··· Extracted data ···

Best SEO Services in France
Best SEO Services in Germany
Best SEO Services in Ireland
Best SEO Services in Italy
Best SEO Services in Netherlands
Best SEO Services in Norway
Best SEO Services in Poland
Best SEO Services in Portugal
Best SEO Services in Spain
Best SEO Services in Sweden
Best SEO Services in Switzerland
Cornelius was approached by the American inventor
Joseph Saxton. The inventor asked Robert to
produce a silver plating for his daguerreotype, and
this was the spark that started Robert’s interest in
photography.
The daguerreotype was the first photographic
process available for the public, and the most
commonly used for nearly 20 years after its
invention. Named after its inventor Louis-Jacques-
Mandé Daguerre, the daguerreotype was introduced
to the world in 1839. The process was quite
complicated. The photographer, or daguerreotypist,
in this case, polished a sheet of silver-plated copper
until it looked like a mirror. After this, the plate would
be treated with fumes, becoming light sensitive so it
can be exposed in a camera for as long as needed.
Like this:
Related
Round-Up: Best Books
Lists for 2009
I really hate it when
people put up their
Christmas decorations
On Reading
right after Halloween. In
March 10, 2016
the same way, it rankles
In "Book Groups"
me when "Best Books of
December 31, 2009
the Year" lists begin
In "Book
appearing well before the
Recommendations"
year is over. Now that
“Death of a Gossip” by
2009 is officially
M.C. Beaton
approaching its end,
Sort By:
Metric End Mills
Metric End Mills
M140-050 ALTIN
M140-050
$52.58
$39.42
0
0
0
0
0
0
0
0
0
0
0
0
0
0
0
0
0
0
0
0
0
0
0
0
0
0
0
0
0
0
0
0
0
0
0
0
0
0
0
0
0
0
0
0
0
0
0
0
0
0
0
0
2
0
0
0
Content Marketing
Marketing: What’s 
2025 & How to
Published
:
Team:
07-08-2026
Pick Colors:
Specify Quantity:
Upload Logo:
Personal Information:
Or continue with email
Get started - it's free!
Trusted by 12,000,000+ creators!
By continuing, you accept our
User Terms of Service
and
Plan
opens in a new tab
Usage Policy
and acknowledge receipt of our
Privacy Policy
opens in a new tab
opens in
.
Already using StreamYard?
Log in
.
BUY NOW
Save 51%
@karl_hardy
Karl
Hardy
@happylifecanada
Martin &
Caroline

···

* **Problem to solve**: Word for word, restate all of the entries.

* **Answer to this problem**:
Best SEO Services in France
Best SEO Services in Germany
Best SEO Services in Ireland
Best SEO Services in Italy
Best SEO Services in Netherlands
Best SEO Services in Norway
Best SEO Services in Poland
Best SEO Services in Portugal
Best SEO Services in Spain
Best SEO Services in Sweden
Best SEO Services in Switzerland
Cornelius was approached by the American inventor
Joseph Saxton. The inventor asked Robert to
produce a silver plating for his daguerreotype, and
this was the spark that started Robert’s interest in
photography.
The daguerreotype was the first photographic
process available for the public, and the most
commonly used for nearly 20 years after its
invention. Named after its inventor Louis-Jacques-
Mandé Daguerre, the daguerreotype was introduced
to the world in 1839. The process was quite
complicated. The photographer, or daguerreotypist,
in this case, polished a sheet of silver-plated copper
until it looked like a mirror. After this, the plate would
be treated with fumes, becoming light sensitive so it
can be exposed in a camera for as long as needed.
Like this:
Related
Round-Up: Best Books
Lists for 2009
I really hate it when
people put up their
Christmas decorations
On Reading
right after Halloween. In
March 10, 2016
the same way, it rankles
In "Book Groups"
me when "Best Books of
December 31, 2009
the Year" lists begin
In "Book
appearing well before the
Recommendations"
year is over. Now that
“Death of a Gossip” by
2009 is officially
M.C. Beaton
approaching its end,
Sort By:
Metric End Mills
Metric End Mills
M140-050 ALTIN
M140-050
$52.58
$39.42
0
0
0
0
0
0
0
0
0
0
0
0
0
0
0
0
0
0
0
0
0
0
0
0
0
0
0
0
0
0
0
0
0
0
0
0
0
0
0
0
0
0
0
0
0
0
0
0
0
0
0
0
2
0
0
0
Content Marketing
Marketing: What’s 
2025 & How to
Published
:
Team:
07-08-2026
Pick Colors:
Specify Quantity:
Upload Logo:
Personal Information:
Or continue with email
Get started - it's free!
Trusted by 12,000,000+ creators!
By continuing, you accept our
User Terms of Service
and
Plan
opens in a new tab
Usage Policy
and acknowledge receipt of our
Privacy Policy
opens in a new tab
opens in
.
Already using StreamYard?
Log in
.
BUY NOW
Save 51%
@karl_hardy
Karl
Hardy
@happylifecanada
Martin &
Caroline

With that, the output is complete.